Il “forzato mestiere” gli imponeva un certo abbigliamento e nel vestirsi non badava certo all’apparenza, anzi era molto trasandata e qualche volta dimenticava pure di pettinarsi. Per apparire mesta si copriva la testa con uno scialle nero o con un’altra tinta appropriata. Pensando alla sua numerosissima prole, fin dal primo mattino di ogni giorno era gia pronta per la lotta quotidiana. Il marito era un falegname che costruiva di tutto: mobili, serramenti, pile di legno (nota 1), maiddi (nota 2), mobili per la cucina e tutte le altre cose che riguardavano il legno. Il guadagno principale era però quello di un mobile per le ultime occasioni. Cioè quello che si indossa orizzontalmente: la bara. Specialmente per la povera gente: quattru tavuli nchiuvati, quattru manigli, na crucidda, na mascariata di virnici e lu tabutu iera fattu (cioè, 4 tavole, 4 maniglie, una crocetta, una pennellata di vernice e la cassa da morto era fatta) pronto per l’ospite involontario.

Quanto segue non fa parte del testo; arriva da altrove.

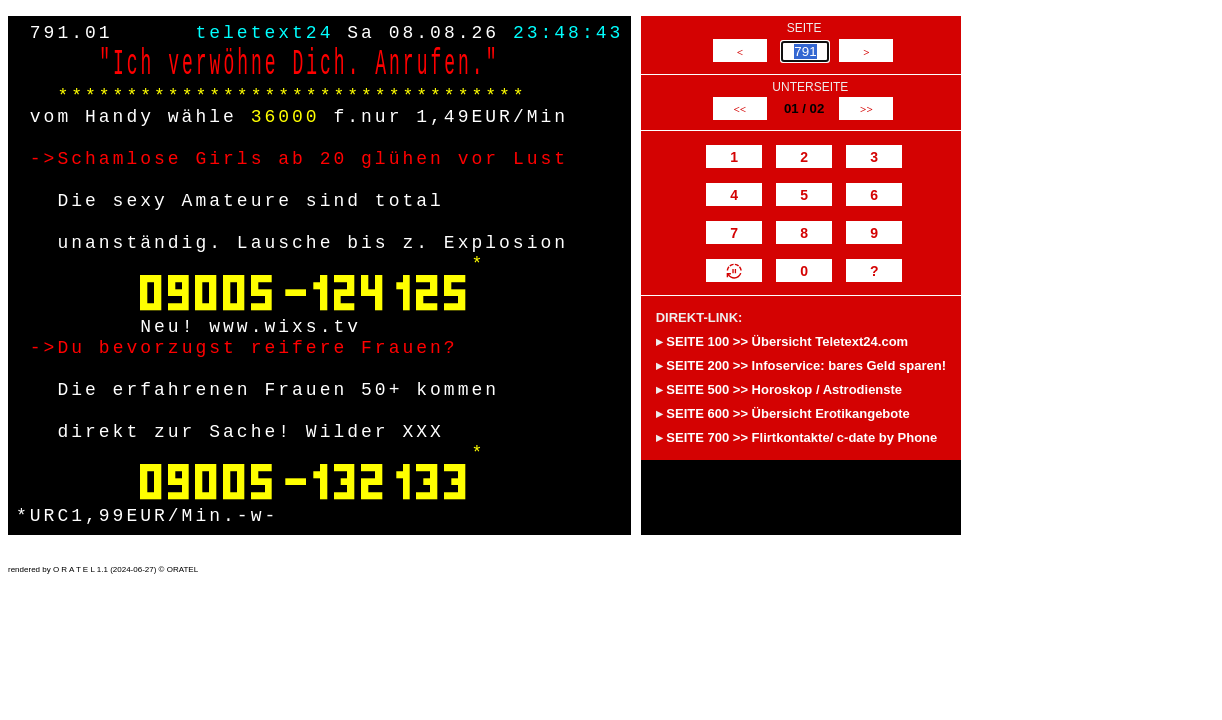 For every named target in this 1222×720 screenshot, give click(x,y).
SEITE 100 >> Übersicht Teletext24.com (787, 341)
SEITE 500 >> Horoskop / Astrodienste (784, 389)
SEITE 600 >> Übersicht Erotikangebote (787, 413)
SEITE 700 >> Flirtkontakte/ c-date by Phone (801, 437)
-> (44, 159)
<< (739, 109)
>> (866, 109)
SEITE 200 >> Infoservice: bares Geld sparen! (806, 365)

A non farsi sopraffare dalla concorrenza degli altri falegnami ci pensava l’Addilurata, che di buon mattino si faceva il giro del paese per sapere se durante la notte qualcuno se ne fosse andato, o se qualche altra vecchietta stesse per tirare le cuoia. Oppure se c’erano aspiranti cadaveri che per qualche motivo stavano a letto in punto di morte. Ma se il malato non era grave i parenti la mandavano via… “vatinni ca nun ci nnè travagliu”: vattene che non c’è lavoro per te. Allora si usava che, aspettando il triste evento, gli amici e i parenti pregassero per “l’anima santa”. Quando il disinteressato emanava l’ultimo respiro ci si alzava tutti in piedi e si recitava l’eterno riposo. Prima che ciò accadesse la leonessa, addoloratissima, da vera attrice, recitava la parte che permetteva alla sua famiglia di sopravvivere. Rivolgendosi ai parenti più intimi, con fare costernato, come se fosse lì per caso diceva: cusà (ma speriamo di no) ci fussi di bisuagnu du tabutu ci pensa ma maritu ca vi fa risparmiari (se ci fosse bisogno della bara ci pensa mio marito a farla, perchè vi fa risparmiare).
Ormai era così abile nell’intuire dove ci scappava u muartu che le persone appena le vedevano brillare gli occhi (nota 3), tornando a casa, le domandavano: cu murì? Quando è il funerale?
Povera donna… anche se ero un ragazzetto mi stava simpatica e capivo bene il travaglio del suo animo … e l’istinto di conservazione che come una vera leonessa della savana, lottava quotidianamente, nella foresta umana, per non morire di fame !
1) Pile: vasche di legno adatte per fare il bucato.
2) Maidda: piatto di legno, unico per i commensali, a forma rettangolare dove si versare da mangiare.
3) Nonostante l’atteggiamento triste, gli occhi esprimevano gioia per il procurato lavoro.